**Task to complete**
Copy the data exactly. Images are to be left out.

──────── Data in this exercise

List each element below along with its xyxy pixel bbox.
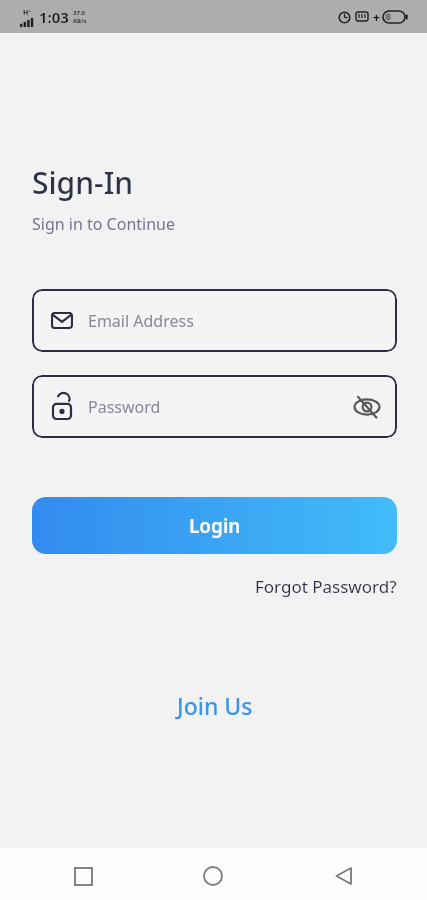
button[interactable]: Password — [32, 375, 397, 438]
staticText: Join Us — [177, 690, 253, 721]
button[interactable] — [19, 848, 148, 900]
staticText: + — [373, 9, 380, 25]
staticText: H⁺ — [23, 8, 31, 18]
staticText: Login — [189, 513, 241, 539]
button[interactable]: Login — [32, 497, 397, 554]
staticText: KB/s — [73, 17, 87, 25]
button[interactable]: Email Address — [32, 289, 397, 352]
staticText: Forgot Password? — [255, 575, 397, 598]
button[interactable] — [148, 848, 278, 900]
button[interactable]: Forgot Password? — [255, 575, 397, 598]
button[interactable] — [354, 395, 380, 419]
staticText: Sign-In — [32, 162, 134, 203]
staticText: Sign in to Continue — [32, 213, 175, 235]
button[interactable]: Join Us — [177, 690, 253, 721]
staticText: 1:03 — [39, 7, 69, 27]
staticText: 37.0 — [73, 9, 85, 17]
button[interactable] — [278, 848, 408, 900]
staticText: Password — [88, 396, 161, 418]
staticText: Email Address — [88, 310, 194, 332]
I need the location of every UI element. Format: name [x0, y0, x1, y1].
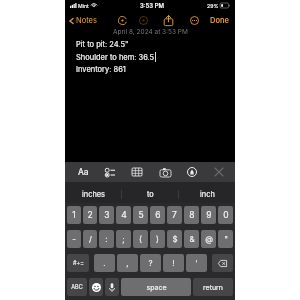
staticText: Shoulder to hem: 36.5 — [76, 53, 155, 62]
button[interactable]: $ — [167, 230, 182, 248]
staticText: space — [146, 283, 167, 291]
staticText: 7 — [172, 210, 177, 220]
button[interactable]: 0 — [218, 206, 233, 224]
staticText: 3:53 PM — [140, 2, 164, 9]
staticText: 6 — [155, 210, 161, 220]
button[interactable]: Checklist — [100, 162, 120, 182]
button[interactable]: Camera — [155, 162, 175, 182]
staticText: inch — [200, 190, 215, 199]
staticText: Done — [210, 16, 230, 25]
button[interactable]: Aa — [73, 162, 93, 182]
staticText: Aa — [78, 167, 89, 177]
button[interactable]: More options — [182, 13, 206, 27]
staticText: 2 — [87, 210, 93, 220]
button[interactable]: / — [83, 230, 97, 248]
button[interactable]: ABC — [67, 278, 87, 296]
staticText: ? — [148, 258, 153, 268]
staticText: : — [105, 234, 108, 244]
button[interactable]: ? — [140, 254, 161, 272]
button[interactable]: 2 — [83, 206, 97, 224]
staticText: ( — [139, 234, 142, 244]
button[interactable]: ) — [150, 230, 165, 248]
button[interactable]: : — [99, 230, 114, 248]
button[interactable]: Markup — [182, 162, 202, 182]
staticText: inches — [82, 190, 105, 199]
button[interactable]: ' — [186, 254, 207, 272]
staticText: ABC — [71, 284, 83, 291]
staticText: Pit to pit: 24.5" — [76, 40, 129, 49]
staticText: & — [189, 234, 195, 244]
staticText: ! — [172, 258, 175, 268]
staticText: 3 — [104, 210, 110, 220]
staticText: ' — [195, 258, 198, 268]
button[interactable]: #+= — [67, 254, 89, 272]
staticText: #+= — [73, 260, 84, 267]
staticText: to — [147, 190, 154, 199]
button[interactable]: 4 — [116, 206, 131, 224]
button[interactable]: 8 — [184, 206, 199, 224]
button[interactable]: @ — [201, 230, 216, 248]
staticText: Mint — [78, 3, 89, 9]
button[interactable]: Table — [127, 162, 147, 182]
button[interactable]: 6 — [150, 206, 165, 224]
button[interactable]: . — [94, 254, 115, 272]
staticText: 8 — [189, 210, 195, 220]
staticText: 29% — [207, 3, 219, 9]
staticText: / — [89, 234, 92, 244]
staticText: " — [224, 234, 228, 244]
button[interactable]: Done — [210, 16, 230, 25]
button[interactable]: Undo — [113, 13, 131, 27]
staticText: 0 — [223, 210, 229, 220]
button[interactable]: Notes — [69, 16, 97, 25]
staticText: ; — [122, 234, 125, 244]
button[interactable]: ; — [116, 230, 131, 248]
staticText: 4 — [121, 210, 127, 220]
button[interactable]: & — [184, 230, 199, 248]
button[interactable]: ! — [163, 254, 184, 272]
staticText: ) — [156, 234, 159, 244]
button[interactable]: Share — [156, 13, 181, 27]
staticText: $ — [172, 234, 178, 244]
button[interactable]: Backspace — [212, 254, 233, 272]
button[interactable]: space — [121, 278, 191, 296]
button[interactable]: 1 — [67, 206, 81, 224]
button[interactable]: to — [122, 185, 178, 203]
button[interactable]: Dictation — [105, 278, 119, 296]
staticText: 5 — [138, 210, 144, 220]
button[interactable]: Redo — [131, 13, 156, 27]
button[interactable]: 7 — [167, 206, 182, 224]
button[interactable]: return — [193, 278, 233, 296]
button[interactable]: 3 — [99, 206, 114, 224]
button[interactable]: inch — [179, 185, 235, 203]
staticText: - — [72, 234, 76, 244]
button[interactable]: " — [218, 230, 233, 248]
staticText: , — [126, 258, 129, 268]
button[interactable]: inches — [65, 185, 121, 203]
button[interactable]: 9 — [201, 206, 216, 224]
staticText: return — [203, 283, 223, 291]
button[interactable]: 5 — [133, 206, 148, 224]
staticText: Notes — [76, 16, 97, 25]
button[interactable]: ( — [133, 230, 148, 248]
button[interactable]: - — [67, 230, 81, 248]
button[interactable]: Emoji — [89, 278, 103, 296]
staticText: 9 — [206, 210, 212, 220]
button[interactable]: Close — [209, 162, 229, 182]
staticText: Inventory: 861 — [76, 65, 126, 74]
staticText: April 8, 2024 at 3:53 PM — [113, 28, 188, 36]
staticText: . — [103, 258, 106, 268]
button[interactable]: , — [117, 254, 138, 272]
staticText: @ — [205, 234, 213, 244]
staticText: 1 — [72, 210, 76, 220]
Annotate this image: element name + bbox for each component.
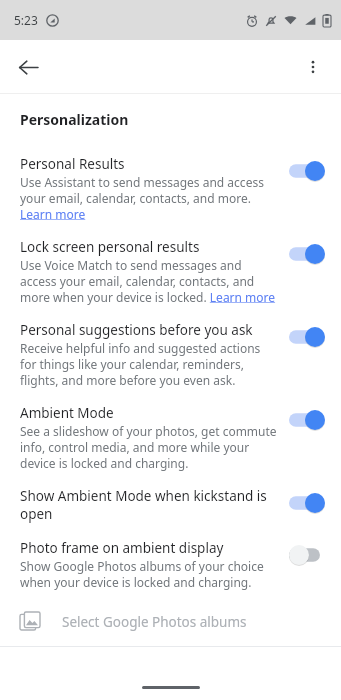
staticText: Photo frame on ambient display (20, 539, 224, 557)
staticText: Show Ambient Mode when kickstand is open (20, 487, 277, 523)
staticText: See a slideshow of your photos, get comm… (20, 423, 277, 471)
button[interactable]: Select Google Photos albums (0, 604, 341, 646)
staticText: Personalization (20, 110, 129, 129)
staticText: Show Google Photos albums of your choice… (20, 558, 277, 590)
button[interactable]: Back (8, 47, 48, 87)
staticText: Ambient Mode (20, 404, 114, 422)
button[interactable]: Show Ambient Mode when kickstand is open (0, 487, 341, 523)
button[interactable]: More options (293, 47, 333, 87)
staticText: Personal suggestions before you ask (20, 321, 253, 339)
button[interactable]: Ambient Mode (0, 404, 341, 471)
staticText: 5:23 (14, 12, 38, 28)
button[interactable]: Lock screen personal results (0, 238, 341, 305)
staticText: Lock screen personal results (20, 238, 200, 256)
staticText: Receive helpful info and suggested actio… (20, 340, 277, 388)
staticText: Use Voice Match to send messages and acc… (20, 257, 277, 305)
staticText: Use Assistant to send messages and acces… (20, 174, 277, 222)
button[interactable]: Personal Results (0, 155, 341, 222)
staticText: Select Google Photos albums (62, 613, 247, 631)
button[interactable]: Personal suggestions before you ask (0, 321, 341, 388)
button[interactable]: Photo frame on ambient display (0, 539, 341, 590)
staticText: Personal Results (20, 155, 125, 173)
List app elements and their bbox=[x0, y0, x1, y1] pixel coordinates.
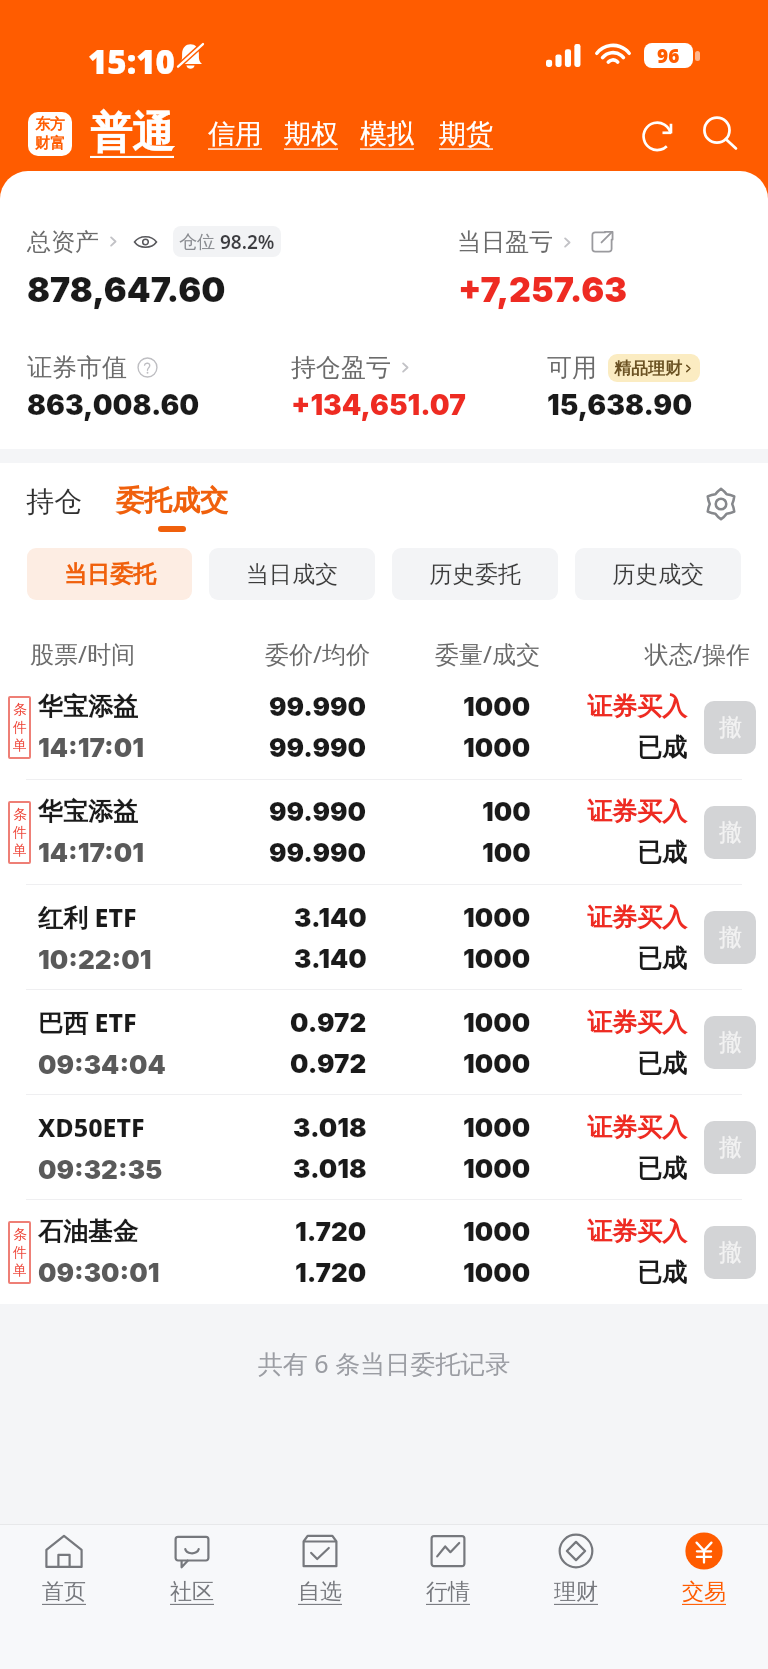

────────────────

**Task response**
List each element below along with its xyxy pixel bbox.
button[interactable]: Password — [32, 375, 397, 438]
staticText: Join Us — [177, 690, 253, 721]
button[interactable] — [19, 848, 148, 900]
staticText: + — [373, 9, 380, 25]
staticText: H⁺ — [23, 8, 31, 18]
staticText: Login — [189, 513, 241, 539]
button[interactable]: Login — [32, 497, 397, 554]
staticText: KB/s — [73, 17, 87, 25]
button[interactable]: Email Address — [32, 289, 397, 352]
staticText: Forgot Password? — [255, 575, 397, 598]
button[interactable] — [148, 848, 278, 900]
button[interactable]: Forgot Password? — [255, 575, 397, 598]
button[interactable] — [354, 395, 380, 419]
staticText: Sign-In — [32, 162, 134, 203]
staticText: Sign in to Continue — [32, 213, 175, 235]
button[interactable]: Join Us — [177, 690, 253, 721]
staticText: 1:03 — [39, 7, 69, 27]
staticText: 37.0 — [73, 9, 85, 17]
button[interactable] — [278, 848, 408, 900]
staticText: Password — [88, 396, 161, 418]
staticText: Email Address — [88, 310, 194, 332]
I need the location of every UI element. Format: name [x0, y0, x1, y1].
staticText: Shoulder to hem: 36.5 — [76, 53, 155, 62]
button[interactable]: $ — [167, 230, 182, 248]
staticText: space — [146, 283, 167, 291]
staticText: 7 — [172, 210, 177, 220]
button[interactable]: 0 — [218, 206, 233, 224]
staticText: 3:53 PM — [140, 2, 164, 9]
staticText: 6 — [155, 210, 161, 220]
button[interactable]: Checklist — [100, 162, 120, 182]
button[interactable]: Camera — [155, 162, 175, 182]
staticText: inch — [200, 190, 215, 199]
staticText: Done — [210, 16, 230, 25]
button[interactable]: Aa — [73, 162, 93, 182]
staticText: Aa — [78, 167, 89, 177]
button[interactable]: More options — [182, 13, 206, 27]
staticText: 2 — [87, 210, 93, 220]
button[interactable]: / — [83, 230, 97, 248]
button[interactable]: ABC — [67, 278, 87, 296]
staticText: ? — [148, 258, 153, 268]
staticText: : — [105, 234, 108, 244]
button[interactable]: ? — [140, 254, 161, 272]
button[interactable]: 2 — [83, 206, 97, 224]
staticText: ( — [139, 234, 142, 244]
button[interactable]: ) — [150, 230, 165, 248]
button[interactable]: : — [99, 230, 114, 248]
button[interactable]: Markup — [182, 162, 202, 182]
staticText: inches — [82, 190, 105, 199]
button[interactable]: ' — [186, 254, 207, 272]
staticText: ABC — [71, 284, 83, 291]
staticText: Pit to pit: 24.5" — [76, 40, 129, 49]
staticText: & — [189, 234, 195, 244]
staticText: ! — [172, 258, 175, 268]
staticText: 3 — [104, 210, 110, 220]
staticText: ' — [195, 258, 198, 268]
button[interactable]: #+= — [67, 254, 89, 272]
staticText: #+= — [73, 260, 84, 267]
staticText: to — [147, 190, 154, 199]
button[interactable]: 4 — [116, 206, 131, 224]
button[interactable]: 8 — [184, 206, 199, 224]
button[interactable]: @ — [201, 230, 216, 248]
staticText: Mint — [78, 3, 89, 9]
button[interactable]: Table — [127, 162, 147, 182]
button[interactable]: 6 — [150, 206, 165, 224]
button[interactable]: . — [94, 254, 115, 272]
staticText: 8 — [189, 210, 195, 220]
staticText: 29% — [207, 3, 219, 9]
staticText: / — [89, 234, 92, 244]
staticText: " — [224, 234, 228, 244]
button[interactable]: Done — [210, 16, 230, 25]
button[interactable]: Undo — [113, 13, 131, 27]
staticText: 0 — [223, 210, 229, 220]
button[interactable]: Notes — [69, 16, 97, 25]
staticText: ; — [122, 234, 125, 244]
button[interactable]: ; — [116, 230, 131, 248]
staticText: 4 — [121, 210, 127, 220]
button[interactable]: & — [184, 230, 199, 248]
button[interactable]: ! — [163, 254, 184, 272]
staticText: ) — [156, 234, 159, 244]
button[interactable]: Share — [156, 13, 181, 27]
staticText: $ — [172, 234, 178, 244]
button[interactable]: Backspace — [212, 254, 233, 272]
button[interactable]: space — [121, 278, 191, 296]
button[interactable]: 1 — [67, 206, 81, 224]
button[interactable]: to — [122, 185, 178, 203]
button[interactable]: Dictation — [105, 278, 119, 296]
staticText: 5 — [138, 210, 144, 220]
button[interactable]: Redo — [131, 13, 156, 27]
button[interactable]: 7 — [167, 206, 182, 224]
button[interactable]: return — [193, 278, 233, 296]
button[interactable]: 3 — [99, 206, 114, 224]
button[interactable]: inch — [179, 185, 235, 203]
staticText: - — [72, 234, 76, 244]
button[interactable]: " — [218, 230, 233, 248]
staticText: , — [126, 258, 129, 268]
button[interactable]: inches — [65, 185, 121, 203]
button[interactable]: 9 — [201, 206, 216, 224]
staticText: return — [203, 283, 223, 291]
button[interactable]: 5 — [133, 206, 148, 224]
staticText: Notes — [76, 16, 97, 25]
button[interactable]: ( — [133, 230, 148, 248]
button[interactable]: - — [67, 230, 81, 248]
button[interactable]: Emoji — [89, 278, 103, 296]
staticText: 9 — [206, 210, 212, 220]
button[interactable]: Close — [209, 162, 229, 182]
staticText: Inventory: 861 — [76, 65, 126, 74]
staticText: April 8, 2024 at 3:53 PM — [113, 28, 188, 36]
staticText: . — [103, 258, 106, 268]
button[interactable]: , — [117, 254, 138, 272]
staticText: @ — [205, 234, 213, 244]
staticText: 1 — [72, 210, 76, 220]
Annotate this image: element name + bbox for each component.
staticText: Photo frame on ambient display (20, 539, 224, 557)
staticText: Show Ambient Mode when kickstand is open (20, 487, 277, 523)
staticText: See a slideshow of your photos, get comm… (20, 423, 277, 471)
button[interactable]: Select Google Photos albums (0, 604, 341, 646)
staticText: Personalization (20, 110, 129, 129)
staticText: Show Google Photos albums of your choice… (20, 558, 277, 590)
button[interactable]: Back (8, 47, 48, 87)
staticText: Ambient Mode (20, 404, 114, 422)
button[interactable]: Show Ambient Mode when kickstand is open (0, 487, 341, 523)
button[interactable]: More options (293, 47, 333, 87)
staticText: Personal suggestions before you ask (20, 321, 253, 339)
button[interactable]: Ambient Mode (0, 404, 341, 471)
staticText: 5:23 (14, 12, 38, 28)
button[interactable]: Lock screen personal results (0, 238, 341, 305)
staticText: Lock screen personal results (20, 238, 200, 256)
staticText: Receive helpful info and suggested actio… (20, 340, 277, 388)
staticText: Use Voice Match to send messages and acc… (20, 257, 277, 305)
staticText: Use Assistant to send messages and acces… (20, 174, 277, 222)
button[interactable]: Personal Results (0, 155, 341, 222)
staticText: Select Google Photos albums (62, 613, 247, 631)
button[interactable]: Personal suggestions before you ask (0, 321, 341, 388)
button[interactable]: Photo frame on ambient display (0, 539, 341, 590)
staticText: Personal Results (20, 155, 125, 173)
List app elements and their bbox=[x0, y0, x1, y1] pixel coordinates.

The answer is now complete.